Restoration schemes provide huge learning potential about our natural world helping to demonstrate how humankind depends on water and the need to reduce our collective impact on the environment. Key lessons include the water cycle, climate change adaptation, the threats of invasive species and the ecology of our native species and habitats. Studies have shown schoolchildren learning about wildlife and natural habitats from their site visits were motivated to do something differently in their everyday life to help the environment.
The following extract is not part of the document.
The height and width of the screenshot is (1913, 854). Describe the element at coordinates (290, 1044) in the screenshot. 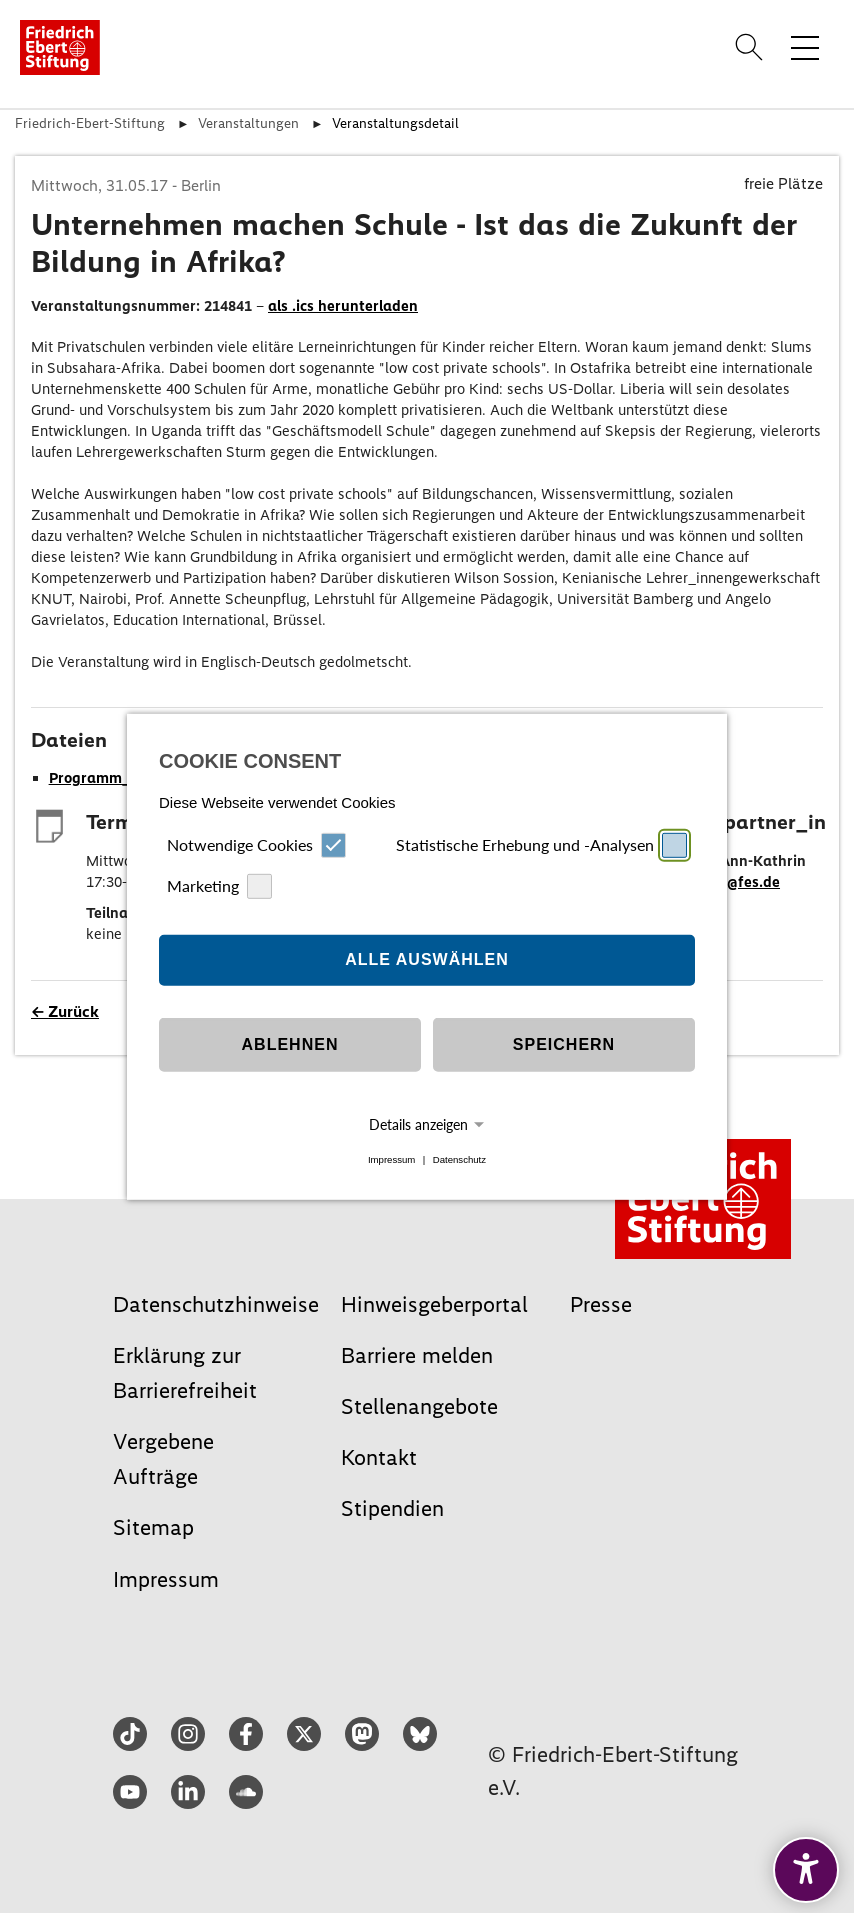

I see `Ablehnen` at that location.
Rivers have always been part of our culture with human settlements located adjacent to rivers for transport, fishing, farming and recreation. Restoring our cultural links to rivers is a long term goal and an important part of all drivers raised above. Many religions connect spiritual and religious values to rivers and the earth, and landscapes have long provided inspiration for art, folklore and architecture.

Urban River Development

More than 50% of people in the world now live in cities and more than 75% live near a river. Rivers are increasingly valued as part of the urban environment, rather than simply a means for removing waste water and rubbish. Successful urban river restoration is as much about establishing trust with local people as it is about improving flows and habitats. By informing people about the social and economic benefits of urban river restoration, as well as the ecological advantages, it is more likely that practitioners can include local priorities within a successful project.